> **WHAT THIS TASK INVOLVES**
From the listing below, copy only the lines from the line that contains "ОСТАВАЙТЕСЬ НА СВЯЗИ" to the line that contains "Apple Gift Card", counting those two lines as part of the copy.

[[ MATERIAL TO PROCESS open ]]

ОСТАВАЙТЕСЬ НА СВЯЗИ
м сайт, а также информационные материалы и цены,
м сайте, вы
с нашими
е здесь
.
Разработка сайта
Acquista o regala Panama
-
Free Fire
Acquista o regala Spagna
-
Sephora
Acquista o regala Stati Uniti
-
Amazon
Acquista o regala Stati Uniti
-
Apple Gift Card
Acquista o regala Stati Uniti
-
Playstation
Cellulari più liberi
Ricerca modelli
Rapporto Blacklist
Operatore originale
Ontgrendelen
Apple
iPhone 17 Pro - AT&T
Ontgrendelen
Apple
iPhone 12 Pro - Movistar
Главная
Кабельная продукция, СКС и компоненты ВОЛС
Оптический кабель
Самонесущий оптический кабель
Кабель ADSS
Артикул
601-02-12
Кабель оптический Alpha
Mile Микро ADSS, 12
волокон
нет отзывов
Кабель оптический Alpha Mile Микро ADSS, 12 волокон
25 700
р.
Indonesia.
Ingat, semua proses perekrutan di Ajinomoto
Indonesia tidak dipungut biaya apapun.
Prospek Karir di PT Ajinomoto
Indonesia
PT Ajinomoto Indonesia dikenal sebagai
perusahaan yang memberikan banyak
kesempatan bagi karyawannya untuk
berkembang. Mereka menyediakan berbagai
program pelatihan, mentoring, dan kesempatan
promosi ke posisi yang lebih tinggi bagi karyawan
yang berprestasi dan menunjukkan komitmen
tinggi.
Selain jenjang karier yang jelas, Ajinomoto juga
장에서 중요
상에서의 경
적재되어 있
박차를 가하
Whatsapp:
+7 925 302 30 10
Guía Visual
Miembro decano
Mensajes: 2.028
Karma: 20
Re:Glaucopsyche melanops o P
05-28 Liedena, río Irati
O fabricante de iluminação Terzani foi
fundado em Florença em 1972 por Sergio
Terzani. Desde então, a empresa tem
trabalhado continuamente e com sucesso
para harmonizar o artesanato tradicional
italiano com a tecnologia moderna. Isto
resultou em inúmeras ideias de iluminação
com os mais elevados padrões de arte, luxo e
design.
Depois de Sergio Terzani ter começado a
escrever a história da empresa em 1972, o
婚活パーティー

[[ MATERIAL TO PROCESS closed ]]
[[ MATERIAL TO PROCESS open ]]

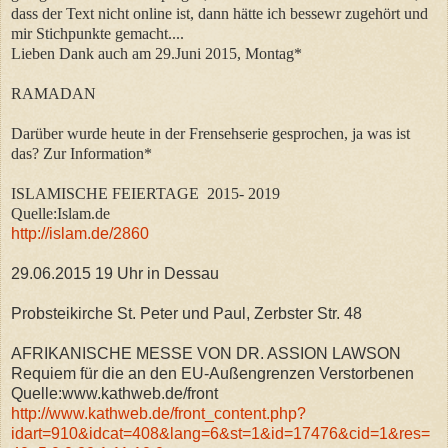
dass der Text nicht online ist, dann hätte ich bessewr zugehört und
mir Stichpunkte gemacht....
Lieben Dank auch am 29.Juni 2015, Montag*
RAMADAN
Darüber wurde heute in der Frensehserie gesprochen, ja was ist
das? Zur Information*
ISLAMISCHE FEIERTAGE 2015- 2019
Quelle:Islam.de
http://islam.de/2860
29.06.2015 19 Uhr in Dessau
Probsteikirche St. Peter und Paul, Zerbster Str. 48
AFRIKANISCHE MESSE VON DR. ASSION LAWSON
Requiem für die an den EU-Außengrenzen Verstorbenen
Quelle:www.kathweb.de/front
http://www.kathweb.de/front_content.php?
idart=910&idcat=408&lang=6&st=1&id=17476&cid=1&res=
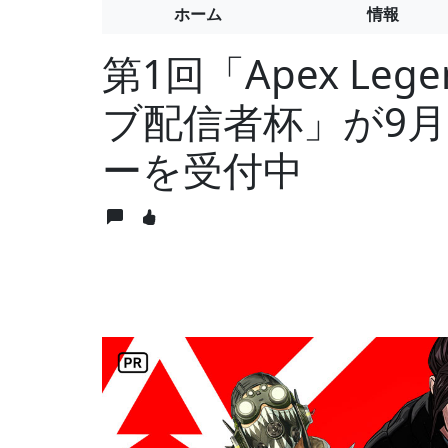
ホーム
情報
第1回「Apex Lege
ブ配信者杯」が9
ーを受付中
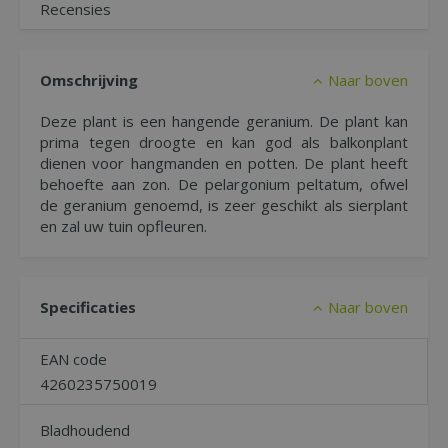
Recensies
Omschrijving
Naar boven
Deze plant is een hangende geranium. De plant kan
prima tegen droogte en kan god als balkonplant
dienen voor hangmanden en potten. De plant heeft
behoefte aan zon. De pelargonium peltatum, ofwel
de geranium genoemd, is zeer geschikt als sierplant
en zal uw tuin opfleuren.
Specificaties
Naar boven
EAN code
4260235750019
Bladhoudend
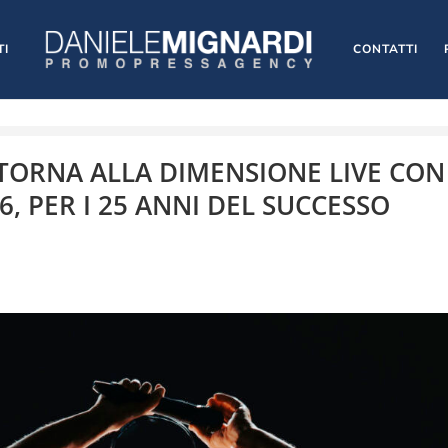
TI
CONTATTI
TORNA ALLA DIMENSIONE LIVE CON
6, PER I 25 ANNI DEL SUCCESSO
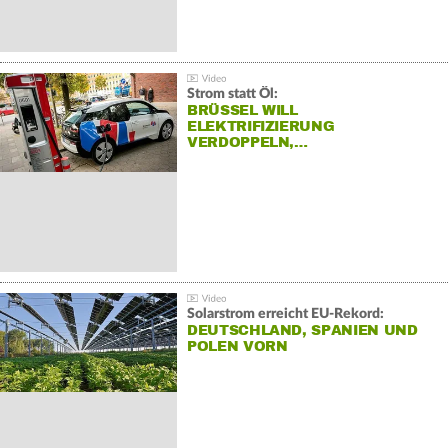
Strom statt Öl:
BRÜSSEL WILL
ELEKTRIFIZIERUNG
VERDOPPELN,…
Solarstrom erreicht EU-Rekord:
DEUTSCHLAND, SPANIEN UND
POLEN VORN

[[ MATERIAL TO PROCESS closed ]]
[[ MATERIAL TO PROCESS open ]]

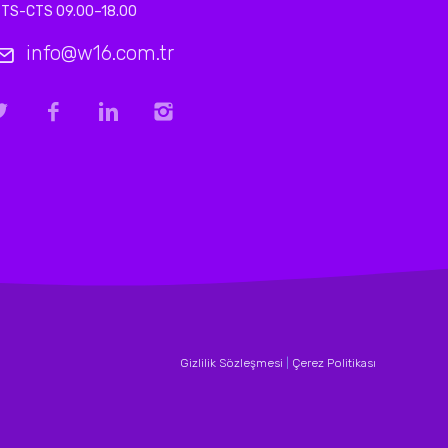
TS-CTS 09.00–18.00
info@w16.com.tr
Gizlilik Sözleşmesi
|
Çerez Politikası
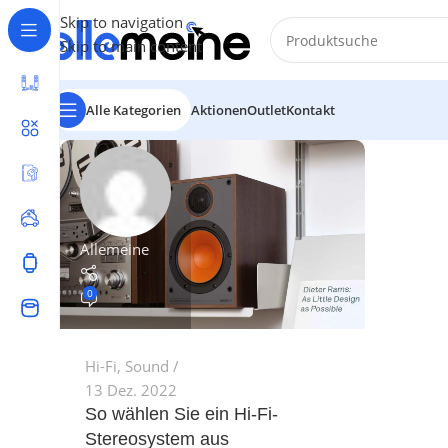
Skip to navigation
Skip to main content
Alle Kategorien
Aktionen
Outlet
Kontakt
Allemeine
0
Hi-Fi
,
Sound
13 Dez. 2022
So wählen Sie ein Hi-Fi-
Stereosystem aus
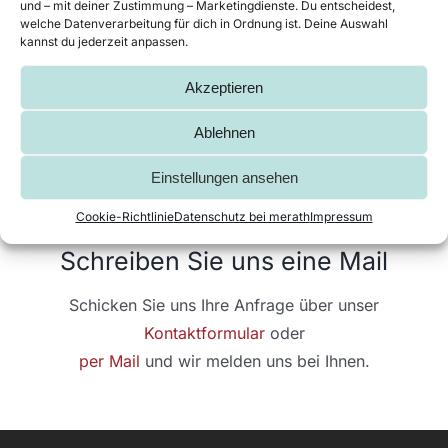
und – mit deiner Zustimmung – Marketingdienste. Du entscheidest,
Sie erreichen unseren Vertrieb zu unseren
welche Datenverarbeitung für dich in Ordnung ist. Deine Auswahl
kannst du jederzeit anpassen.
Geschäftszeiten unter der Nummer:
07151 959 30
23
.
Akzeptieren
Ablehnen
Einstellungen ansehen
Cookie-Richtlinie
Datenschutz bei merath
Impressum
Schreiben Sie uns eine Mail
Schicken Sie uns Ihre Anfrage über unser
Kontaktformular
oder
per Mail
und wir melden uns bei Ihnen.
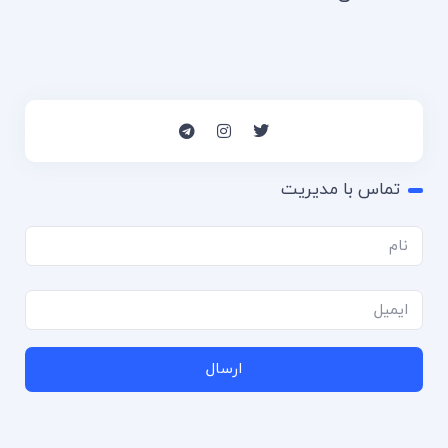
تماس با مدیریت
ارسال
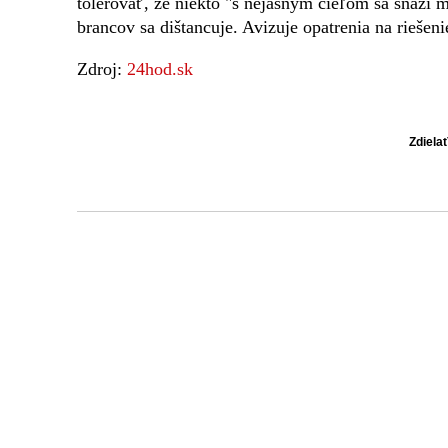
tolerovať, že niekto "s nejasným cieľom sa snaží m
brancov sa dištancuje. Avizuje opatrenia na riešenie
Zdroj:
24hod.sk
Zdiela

[[ MATERIAL TO PROCESS closed ]]

> **EXERCISE ANSWER**
ОСТАВАЙТЕСЬ НА СВЯЗИ
м сайт, а также информационные материалы и цены,
м сайте, вы
с нашими
е здесь
.
Разработка сайта
Acquista o regala Panama
-
Free Fire
Acquista o regala Spagna
-
Sephora
Acquista o regala Stati Uniti
-
Amazon
Acquista o regala Stati Uniti
-
Apple Gift Card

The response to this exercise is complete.